Note: Don’t Skimp on Shades of Foundation
When you’re on a budget, keeping it to essentials is a must. But that said, you should include a wide range of foundations to match all skin types.
“The most important thing for a makeup artist’s kit is a global selection of foundations and concealers, at least with the ability to mix them and match shades,” says Mandie Brice, a makeup artist with celebrity experience and a recent author of her own makeup book, “There are so many horror stories of artists in very professional situations who don’t have foundation or complexion makeup to match all of the models, and it is shameful!”
A Good Makeup Light
“Don’t even think about booking a client until you have one,” says Novicky. “And please don’t use a ring light — this casts a filter on your client’s face. I’d hate for them to walk outside and the makeup not look the way it looked in your chair.” Instead, she recommends a key light from The Makeup Light.
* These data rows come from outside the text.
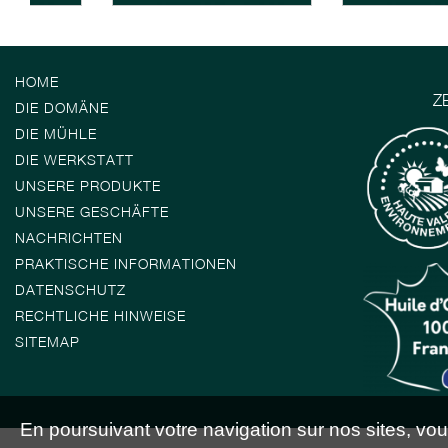
HOME
Z
DIE DOMÄNE
DIE MÜHLE
DIE WERKSTATT
UNSERE PRODUKTE
UNSERE GESCHÄFTE
NACHRICHTEN
PRAKTISCHE INFORMATIONEN
DATENSCHUTZ
RECHTLICHE HINWEISE
SITEMAP
En poursuivant votre navigation sur nos sites, vous 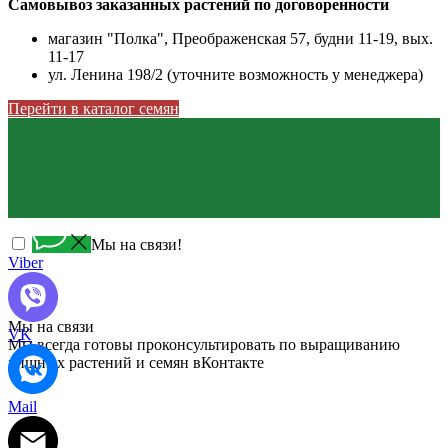
Самовывоз заказанных растений по договоренности
магазин "Полка", Преображенская 57, будни 11-19, вых.
11-17
ул. Ленина 198/2 (уточните возможность у менеджера)
Перейти в каталог семян
Мы на связи!
Viber
Мы на связи
VK
Мы всегда готовы проконсультировать по выращиванию
хищных растений и семян вКонтакте
Mail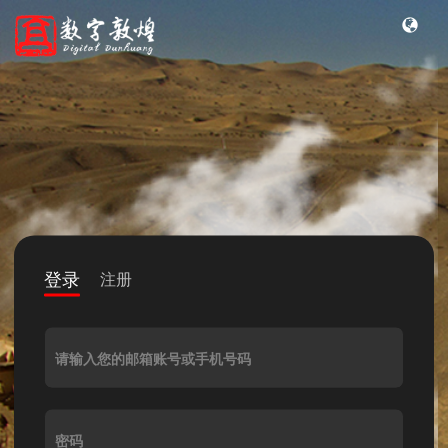
登录
注册
请输入您的邮箱账号或手机号码
密码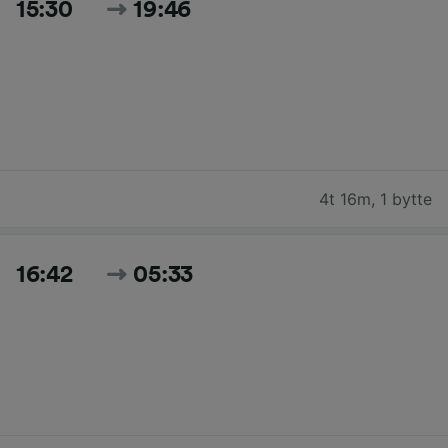
15:30
19:46
4t 16m
,
1 bytte
16:42
05:33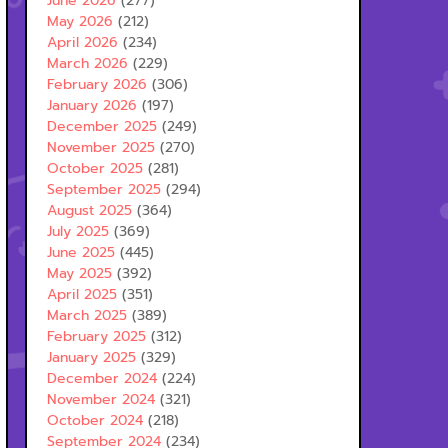
June 2026
(277)
May 2026
(212)
April 2026
(234)
March 2026
(229)
February 2026
(306)
January 2026
(197)
December 2025
(249)
November 2025
(270)
October 2025
(281)
September 2025
(294)
August 2025
(364)
July 2025
(369)
June 2025
(445)
May 2025
(392)
April 2025
(351)
March 2025
(389)
February 2025
(312)
January 2025
(329)
December 2024
(224)
November 2024
(321)
October 2024
(218)
September 2024
(234)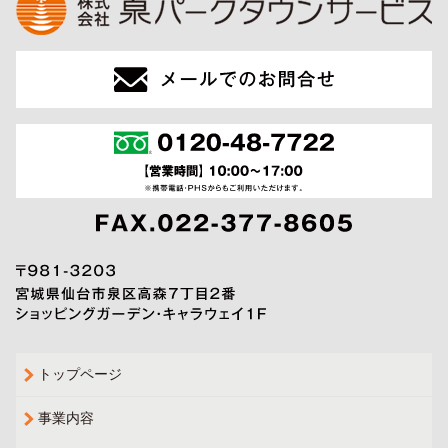
トップページ
事業内容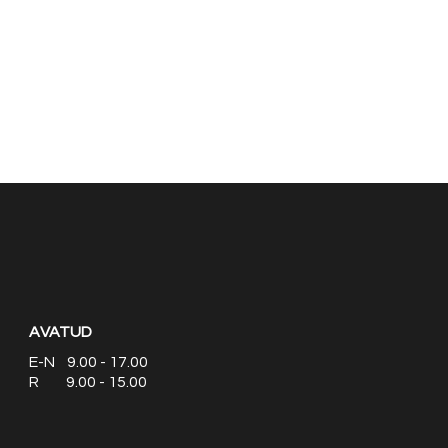
AVATUD
E-N 9.00 - 17.00
R 9.00 - 15.00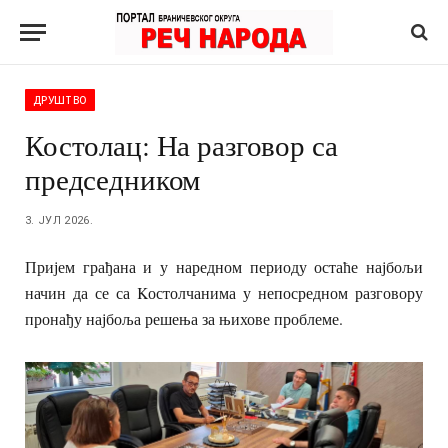
ДРУШТВО
Костолац: На разговор са
председником
3. ЈУЛ 2026.
Пријем грађана и у наредном периоду остаће најбољи
начин да се са Kостолчанима у непосредном разговору
пронађу најбоља решења за њихове проблеме.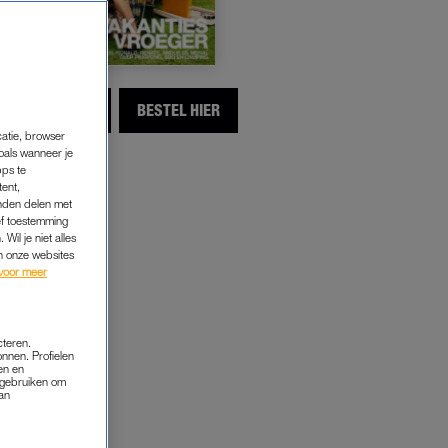
LEES MEER
BESTEL HIER
catie, browser
oals wanneer je
pps te
tent,
inden delen met
ef toestemming
Wil je niet alles
an onze websites
voor meer
cteren.
onnen. Profielen
en en
s gebruiken om
van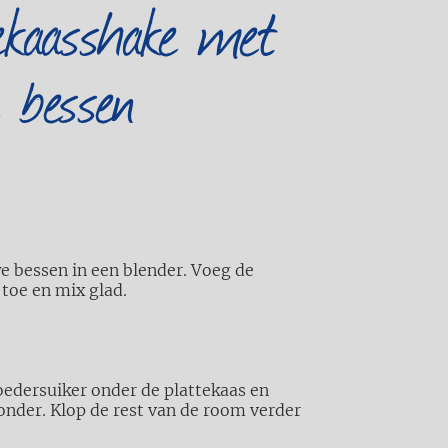
kaasshake met
 bessen
 bessen in een blender. Voeg
de
 toe en mix glad.
oedersuiker onder de plattekaas en
 onder. Klop de rest van de room
verder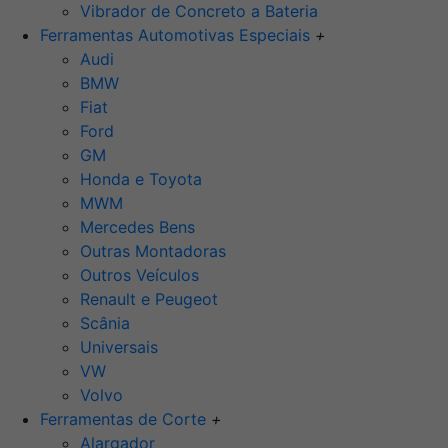
Vibrador de Concreto a Bateria
Ferramentas Automotivas Especiais
+
Audi
BMW
Fiat
Ford
GM
Honda e Toyota
MWM
Mercedes Bens
Outras Montadoras
Outros Veículos
Renault e Peugeot
Scânia
Universais
VW
Volvo
Ferramentas de Corte
+
Alargador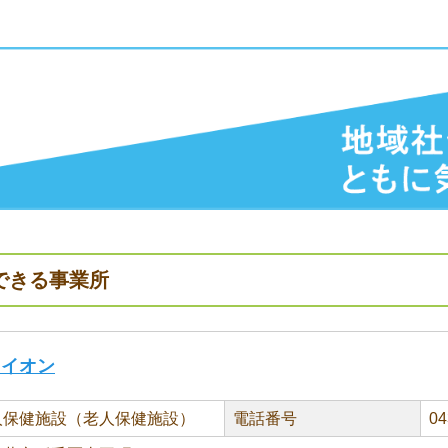
できる事業所
ライオン
人保健施設（老人保健施設）
電話番号
04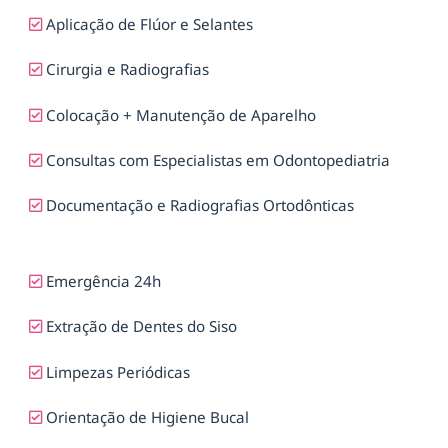
Aplicação de Flúor e Selantes
Cirurgia e Radiografias
Colocação + Manutenção de Aparelho
Consultas com Especialistas em Odontopediatria
Documentação e Radiografias Ortodônticas
Emergência 24h
Extração de Dentes do Siso
Limpezas Periódicas
Orientação de Higiene Bucal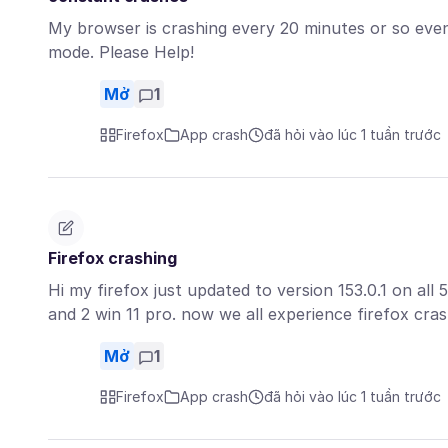
My browser is crashing every 20 minutes or so even 
mode. Please Help!
Mở
1
Firefox
App crash
đã hỏi vào lúc 1 tuần trước
Firefox crashing
Hi my firefox just updated to version 153.0.1 on al
and 2 win 11 pro. now we all experience firefox cr
Mở
1
Firefox
App crash
đã hỏi vào lúc 1 tuần trước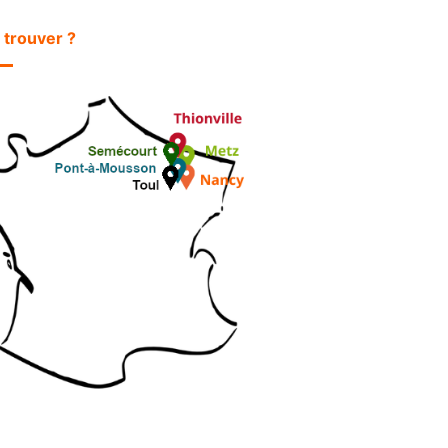
 trouver ?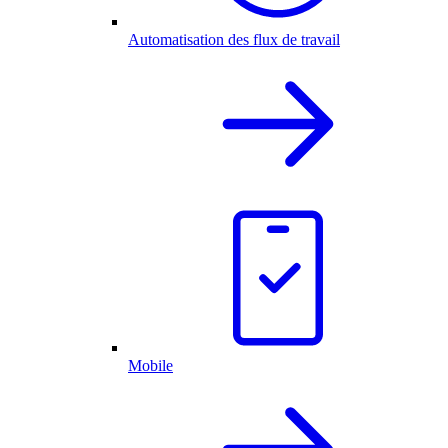
Automatisation des flux de travail
Mobile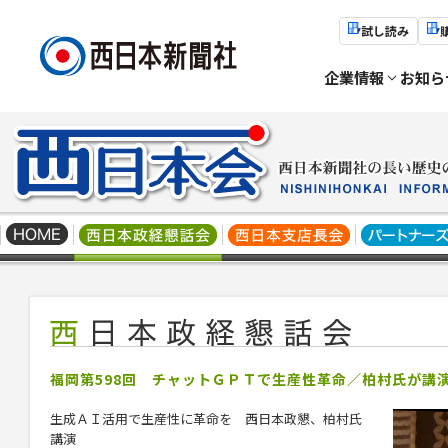
試し読み
企業情報
お知ら
福岡第598回 チャットＧＰＴで生産性革命／柏村氏が講
生成ＡＩ活用で生産性に革命を
西日本政懇、
柏村
氏
講演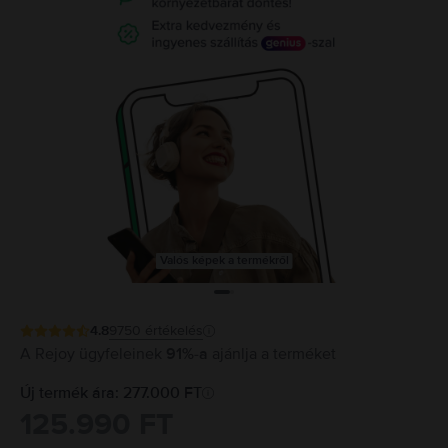
Valós képek a termékről
4.8
9750
értékelés
A Rejoy ügyfeleinek
91%-a
ajánlja a terméket
Új termék ára: 277.000 FT
125.990 FT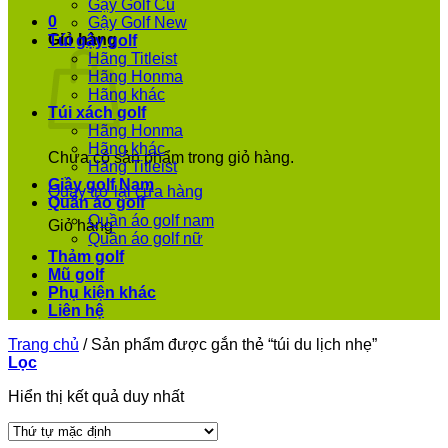
Gậy Golf Cũ
0
Gậy Golf New
Giỏ hàng
Túi gậy golf
Hãng Titleist
Hãng Honma
Hãng khác
Túi xách golf
Hãng Honma
Hãng khác
Chưa có sản phẩm trong giỏ hàng.
Hãng Titleist
Giầy golf Nam
Quay trở lại cửa hàng
Quần áo golf
Quần áo golf nam
Giỏ hàng
Quần áo golf nữ
Thảm golf
Mũ golf
Phụ kiện khác
Liên hệ
Trang chủ
/
Sản phẩm được gắn thẻ “túi du lịch nhẹ”
Lọc
Hiển thị kết quả duy nhất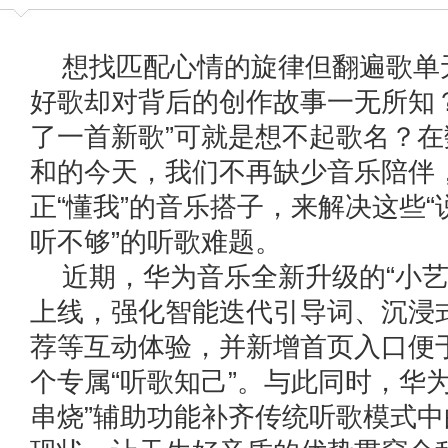
想找匹配心情的旋律但翻遍歌单
好歌却对背后的创作故事一无所知？
了一首新歌”可就是想不起歌名？
和的今天，我们不再缺少音乐陪伴
正“懂我”的音乐搭子，来解决这些
听不够”的听歌难题。
近期，华为音乐全新升级的“小艺
上线，强化智能迭代引导词、沉浸
荐等互动体验，并新增首页入口便
个专属“听歌知己”。与此同时，华
串烧”辅助功能补齐传统听歌模式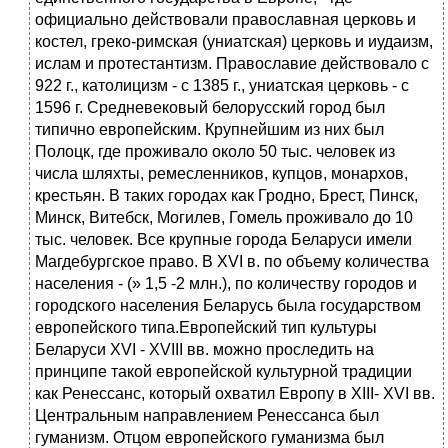
официально действовали православная церковь и
костел, греко-римская (униатская) церковь и иудаизм,
ислам и протестантизм. Православие действовало с
922 г., католицизм - с 1385 г., униатская церковь - с
1596 г. Средневековый белорусский город был
типично европейским. Крупнейшим из них был
Полоцк, где проживало около 50 тыс. человек из
числа шляхты, ремесленников, купцов, монархов,
крестьян. В таких городах как Гродно, Брест, Пинск,
Минск, Витебск, Могилев, Гомель проживало до 10
тыс. человек. Все крупные города Беларуси имели
Магдебургское право. В XVI в. по объему количества
населения - (» 1,5 -2 млн.), по количеству городов и
городского населения Беларусь была государством
европейского типа.Европейский тип культуры
Беларуси XVI - XVIII вв. можно проследить на
принципе такой европейской культурной традиции
как Ренессанс, который охватил Европу в XIII- XVI вв.
Центральным направлением Ренессанса был
гуманизм. Отцом европейского гуманизма был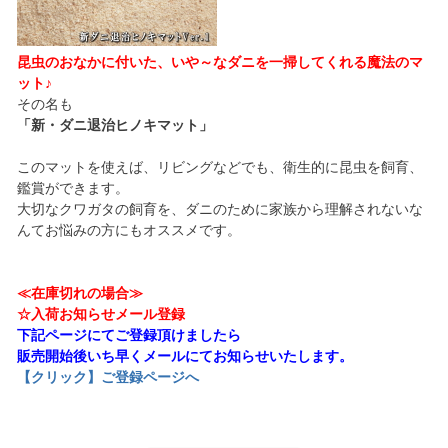
昆虫のおなかに付いた、いや～なダニを一掃してくれる魔法のマ
ット♪
その名も
「新・ダニ退治ヒノキマット」
このマットを使えば、リビングなどでも、衛生的に昆虫を飼育、
鑑賞ができます。
大切なクワガタの飼育を、ダニのために家族から理解されないな
んてお悩みの方にもオススメです。
≪在庫切れの場合≫
☆入荷お知らせメール登録
下記ページにてご登録頂けましたら
販売開始後いち早くメールにてお知らせいたします。
【クリック】ご登録ページへ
Include Some Deep Cut Knowledge, Too
Makeup artist, Essie Button’s product list closely resembles Gray’s (Her pro tip on primers: “There’s a primer variant for every skin type, and I suggest your kit includes one for dry skin and one for oily skin”), but she adds that knowing where your product ingredients come from — and how they affect different skin types —is a must-have as well:
“Product knowledge is a big one for me. As fun as makeup artistry is, you need to understand that you are also responsible for someone’s skin,” says Button, “You want to be informed enough to answer a client’s query, which displays your confidence in your art and puts the client at ease knowing they’re in good hands.”
Other Tips for Starting a Freelance Makeup Kit
Beyond the list of products, our makeup artist pros also had some thoughts on budgeting for a freelance makeup career — including the makeup kit must-haves worth the splurge, how to properly organize your set, and…the add-ons you can go right ahead and skip. Here are a few of their professional makeup kits do’s and don’ts.
“Try to get everything as condensed as possible,” says Novicky. “Learn how to depot — that’s taking things out of their original container and putting them in a smaller more condensed palette. I’ve depotted all of my lipsticks. Warning: Once you start depotting you will become obsessed!”
Don’t: Buy Every Shade of Everything Ever
“Many new makeup artists think they need to break the bank and stock up their shelves with every color of every brand and product,” says Frias, “That couldn’t be further from the truth! You are an artist. Artists mix and blend to achieve the color or look they want. Get creative when mixing your shades and you’ll be surprised at how much you love the results!”
Do: Invest in Quality, Multi-purpose Products
“If you use products that are not high quality, not only will you not get the same results for your clients’ makeup looks, but clients could also experience adverse reactions due to questionable ingredients,” says Buhler. But she also gets the need to budget wisely and, like Frias, recommends thinking about ways to put fewer products to more uses.
“If you feel overwhelmed with how many products and tools you think you need to include, try to find things that serve more than one purpose,” she says. “For instance, look for brushes that can be used for multiple application purposes or cosmetics that can be used for more than one area of the face. This will help cut down on how heavy your kit is, as well as how many products you have to dig through during an appointment.”
Don’t: Buy from Big Name Stores
“Steer clear of retail stores like Sephora or Ulta. You will go broke very fast, and there’s so much packaging with these cosmetics because they are made to stay in a vanity and look pretty,” says Novicky. “Unless you get a deep discount at these stores, it’s not worth it. You need makeup that fits in a travel bag. This will also keep you efficient — and you want to be as efficient as possible!”
Do: Go Dutch
“If you’re in beauty school and have a classmate buying a kit at the same time, splitting items and de-potting them into smaller containers (like vuesets, small plastic foundation pumps, Z Palettes) is really smart because it cuts your costs down, and you can organize your kit into a smaller, easier to carry version,” says Brice, “And, you don’t have to worry about your products expiring before you use them up!”
Don’t: Be Afraid to Show Your Personal Taste
“One of the best things that you can do is take your personal favorite palette/s with you,” says Gray. “It adds that personal touch and gives you a boost of confidence without you even knowing it.”
Do: Be a Little Extra
“I also recommend carrying some basics in terms of hair and wardrobe (like a couple of combs, hair spray, some hair elastics, a lint brush, safety pins),” says Brice. “It is always wonderful to be a good team player and overdeliver on set.”